## Instructions for the task
Each line, starting at the one with "เพื่อมอบโซลูชั" and running to the end of the data below, is to be set down again exactly, both ends included; leave pictures out.

(Dataset entries)
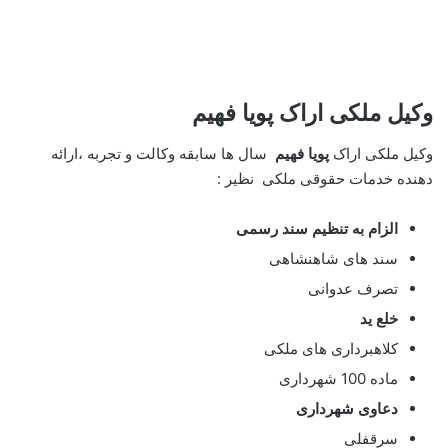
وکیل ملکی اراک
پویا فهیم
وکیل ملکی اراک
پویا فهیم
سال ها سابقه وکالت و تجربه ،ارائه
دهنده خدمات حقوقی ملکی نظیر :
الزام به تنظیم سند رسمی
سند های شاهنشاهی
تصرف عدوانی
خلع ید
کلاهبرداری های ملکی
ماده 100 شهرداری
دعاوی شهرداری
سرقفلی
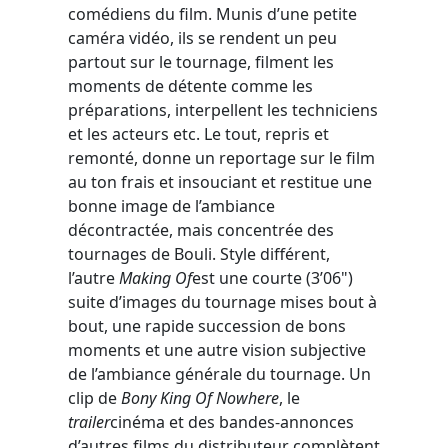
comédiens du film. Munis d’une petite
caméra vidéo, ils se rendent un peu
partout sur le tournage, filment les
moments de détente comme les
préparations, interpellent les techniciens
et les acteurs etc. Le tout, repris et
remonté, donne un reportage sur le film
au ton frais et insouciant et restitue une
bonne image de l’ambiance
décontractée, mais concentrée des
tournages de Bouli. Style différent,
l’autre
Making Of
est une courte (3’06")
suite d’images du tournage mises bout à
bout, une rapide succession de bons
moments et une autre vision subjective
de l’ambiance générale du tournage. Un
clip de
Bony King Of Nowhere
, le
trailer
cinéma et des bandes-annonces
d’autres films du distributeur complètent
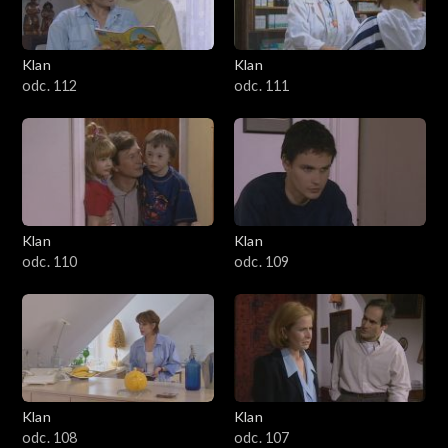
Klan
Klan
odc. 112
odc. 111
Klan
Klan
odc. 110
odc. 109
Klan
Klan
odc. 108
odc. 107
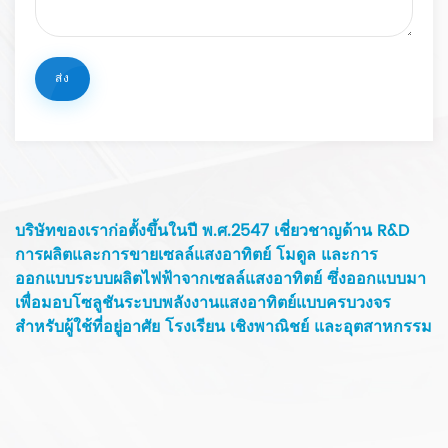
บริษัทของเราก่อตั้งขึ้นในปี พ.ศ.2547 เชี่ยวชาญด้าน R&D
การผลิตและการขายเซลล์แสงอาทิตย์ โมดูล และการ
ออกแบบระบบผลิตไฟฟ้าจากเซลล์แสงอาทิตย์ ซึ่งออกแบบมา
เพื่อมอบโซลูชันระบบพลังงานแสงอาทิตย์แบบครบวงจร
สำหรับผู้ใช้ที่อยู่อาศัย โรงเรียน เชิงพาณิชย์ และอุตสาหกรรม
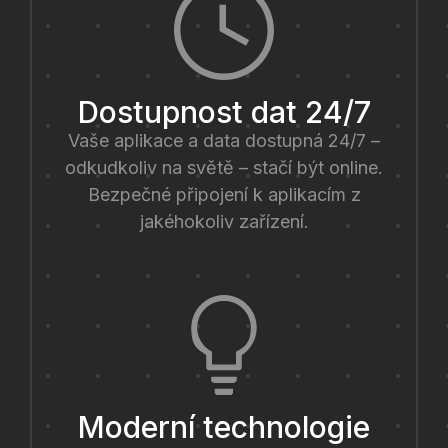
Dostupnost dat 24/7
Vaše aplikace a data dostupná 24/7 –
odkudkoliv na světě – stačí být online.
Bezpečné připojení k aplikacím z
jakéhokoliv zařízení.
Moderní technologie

## Response to this task
เพื่อมอบโซลูชันระบบพลังงานแสงอาทิตย์แบบครบวงจร
สำหรับผู้ใช้ที่อยู่อาศัย โรงเรียน เชิงพาณิชย์ และอุตสาหกรรม
Dostupnost dat 24/7
Vaše aplikace a data dostupná 24/7 –
odkudkoliv na světě – stačí být online.
Bezpečné připojení k aplikacím z
jakéhokoliv zařízení.
Moderní technologie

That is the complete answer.